## What you have to do
Report only how many lines below include "will".

## Records from a collection
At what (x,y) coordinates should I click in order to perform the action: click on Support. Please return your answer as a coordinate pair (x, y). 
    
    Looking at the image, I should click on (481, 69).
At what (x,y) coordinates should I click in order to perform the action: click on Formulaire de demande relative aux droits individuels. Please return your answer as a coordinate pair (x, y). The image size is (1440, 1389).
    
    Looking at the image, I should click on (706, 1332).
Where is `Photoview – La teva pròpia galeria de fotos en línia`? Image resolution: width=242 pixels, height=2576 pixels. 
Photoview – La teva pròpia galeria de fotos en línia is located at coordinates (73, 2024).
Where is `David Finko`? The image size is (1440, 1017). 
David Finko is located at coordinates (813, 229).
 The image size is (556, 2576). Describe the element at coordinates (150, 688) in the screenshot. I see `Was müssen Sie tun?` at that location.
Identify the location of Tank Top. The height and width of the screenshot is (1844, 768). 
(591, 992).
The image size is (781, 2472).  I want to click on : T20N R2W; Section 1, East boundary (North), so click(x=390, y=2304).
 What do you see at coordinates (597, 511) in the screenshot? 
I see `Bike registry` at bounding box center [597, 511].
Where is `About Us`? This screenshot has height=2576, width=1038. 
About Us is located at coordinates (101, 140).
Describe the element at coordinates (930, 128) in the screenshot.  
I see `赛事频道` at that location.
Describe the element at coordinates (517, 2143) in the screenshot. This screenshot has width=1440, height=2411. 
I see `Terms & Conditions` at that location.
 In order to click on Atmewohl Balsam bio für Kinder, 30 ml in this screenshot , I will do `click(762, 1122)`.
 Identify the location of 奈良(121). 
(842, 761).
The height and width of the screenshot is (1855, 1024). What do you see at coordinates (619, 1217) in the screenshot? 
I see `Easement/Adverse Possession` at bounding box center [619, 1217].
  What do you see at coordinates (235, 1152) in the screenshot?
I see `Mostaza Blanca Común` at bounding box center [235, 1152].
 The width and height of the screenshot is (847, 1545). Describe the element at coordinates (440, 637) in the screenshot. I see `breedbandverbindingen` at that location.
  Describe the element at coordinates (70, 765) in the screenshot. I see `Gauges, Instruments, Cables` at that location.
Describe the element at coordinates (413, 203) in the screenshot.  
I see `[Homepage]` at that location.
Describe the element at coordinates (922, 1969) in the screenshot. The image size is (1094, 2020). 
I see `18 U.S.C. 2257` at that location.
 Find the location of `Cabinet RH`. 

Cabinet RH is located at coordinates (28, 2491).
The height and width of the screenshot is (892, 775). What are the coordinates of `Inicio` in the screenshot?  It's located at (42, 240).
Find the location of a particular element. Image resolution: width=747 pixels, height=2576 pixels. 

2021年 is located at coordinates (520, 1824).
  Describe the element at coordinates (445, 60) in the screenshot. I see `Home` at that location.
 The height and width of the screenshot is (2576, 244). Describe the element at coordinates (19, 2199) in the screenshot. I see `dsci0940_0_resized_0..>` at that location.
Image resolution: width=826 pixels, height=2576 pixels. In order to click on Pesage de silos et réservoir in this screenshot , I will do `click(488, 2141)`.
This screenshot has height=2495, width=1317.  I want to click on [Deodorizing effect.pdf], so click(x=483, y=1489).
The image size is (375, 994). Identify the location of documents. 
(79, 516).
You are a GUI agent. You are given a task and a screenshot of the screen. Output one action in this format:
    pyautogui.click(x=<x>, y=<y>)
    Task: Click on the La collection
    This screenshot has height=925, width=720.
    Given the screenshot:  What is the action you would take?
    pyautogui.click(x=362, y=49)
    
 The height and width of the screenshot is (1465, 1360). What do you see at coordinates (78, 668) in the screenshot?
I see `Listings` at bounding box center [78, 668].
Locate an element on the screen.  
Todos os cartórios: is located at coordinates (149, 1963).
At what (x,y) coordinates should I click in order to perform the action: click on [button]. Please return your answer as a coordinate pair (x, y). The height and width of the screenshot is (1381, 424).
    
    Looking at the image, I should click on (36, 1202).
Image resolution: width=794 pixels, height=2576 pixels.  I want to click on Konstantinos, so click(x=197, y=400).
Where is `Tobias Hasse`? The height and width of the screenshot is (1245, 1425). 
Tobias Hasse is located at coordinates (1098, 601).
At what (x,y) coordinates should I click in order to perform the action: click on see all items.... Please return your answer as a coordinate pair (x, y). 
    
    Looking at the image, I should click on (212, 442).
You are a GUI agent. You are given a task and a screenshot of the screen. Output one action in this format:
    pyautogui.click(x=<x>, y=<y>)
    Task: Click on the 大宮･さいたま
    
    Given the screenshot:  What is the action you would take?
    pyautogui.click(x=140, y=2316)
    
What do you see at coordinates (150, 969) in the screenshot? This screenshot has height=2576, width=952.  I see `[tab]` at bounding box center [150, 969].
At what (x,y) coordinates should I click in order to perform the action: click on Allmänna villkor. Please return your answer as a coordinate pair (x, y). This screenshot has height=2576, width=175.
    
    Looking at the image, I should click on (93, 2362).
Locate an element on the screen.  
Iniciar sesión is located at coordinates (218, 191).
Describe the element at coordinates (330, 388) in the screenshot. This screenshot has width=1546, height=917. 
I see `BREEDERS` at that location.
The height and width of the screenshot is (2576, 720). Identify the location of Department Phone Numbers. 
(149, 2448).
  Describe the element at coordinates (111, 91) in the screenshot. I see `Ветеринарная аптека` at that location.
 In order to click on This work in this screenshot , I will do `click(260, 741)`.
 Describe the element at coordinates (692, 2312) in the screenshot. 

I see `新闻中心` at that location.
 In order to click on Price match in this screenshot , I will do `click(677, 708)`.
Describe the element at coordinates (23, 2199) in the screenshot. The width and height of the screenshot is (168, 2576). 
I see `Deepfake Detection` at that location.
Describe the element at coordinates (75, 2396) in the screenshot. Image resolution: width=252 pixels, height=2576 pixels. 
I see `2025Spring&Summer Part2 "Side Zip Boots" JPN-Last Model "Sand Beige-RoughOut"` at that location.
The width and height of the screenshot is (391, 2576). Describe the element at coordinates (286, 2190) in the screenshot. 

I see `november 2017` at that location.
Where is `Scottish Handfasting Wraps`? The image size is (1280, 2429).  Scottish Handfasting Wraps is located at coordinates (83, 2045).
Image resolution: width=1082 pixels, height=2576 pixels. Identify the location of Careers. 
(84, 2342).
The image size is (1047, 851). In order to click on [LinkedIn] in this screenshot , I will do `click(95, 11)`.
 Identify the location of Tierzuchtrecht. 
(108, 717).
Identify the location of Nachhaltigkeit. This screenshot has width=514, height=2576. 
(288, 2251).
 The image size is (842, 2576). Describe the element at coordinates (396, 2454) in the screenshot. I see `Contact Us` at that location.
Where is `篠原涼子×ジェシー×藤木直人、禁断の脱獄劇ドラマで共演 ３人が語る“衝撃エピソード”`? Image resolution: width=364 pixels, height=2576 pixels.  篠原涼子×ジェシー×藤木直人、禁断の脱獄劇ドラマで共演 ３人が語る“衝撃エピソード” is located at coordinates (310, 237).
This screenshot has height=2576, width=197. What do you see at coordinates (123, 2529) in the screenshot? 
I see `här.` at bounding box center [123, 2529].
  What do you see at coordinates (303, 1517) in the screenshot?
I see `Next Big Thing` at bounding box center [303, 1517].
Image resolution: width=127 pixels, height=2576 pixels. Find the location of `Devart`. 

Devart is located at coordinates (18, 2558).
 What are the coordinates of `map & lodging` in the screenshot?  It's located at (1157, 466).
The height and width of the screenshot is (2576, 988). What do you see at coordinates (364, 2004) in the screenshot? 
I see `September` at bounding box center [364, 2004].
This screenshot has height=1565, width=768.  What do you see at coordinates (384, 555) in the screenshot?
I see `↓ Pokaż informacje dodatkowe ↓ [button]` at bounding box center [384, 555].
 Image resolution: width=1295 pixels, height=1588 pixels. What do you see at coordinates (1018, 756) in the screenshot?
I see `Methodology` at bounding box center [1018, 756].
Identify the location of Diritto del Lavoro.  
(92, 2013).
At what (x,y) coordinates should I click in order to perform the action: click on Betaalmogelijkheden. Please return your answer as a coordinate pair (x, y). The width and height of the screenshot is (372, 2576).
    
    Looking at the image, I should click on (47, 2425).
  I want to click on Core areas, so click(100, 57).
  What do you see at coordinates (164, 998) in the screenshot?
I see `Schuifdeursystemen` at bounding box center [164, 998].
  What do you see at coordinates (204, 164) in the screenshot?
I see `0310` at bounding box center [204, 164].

## Solution for this exercise
5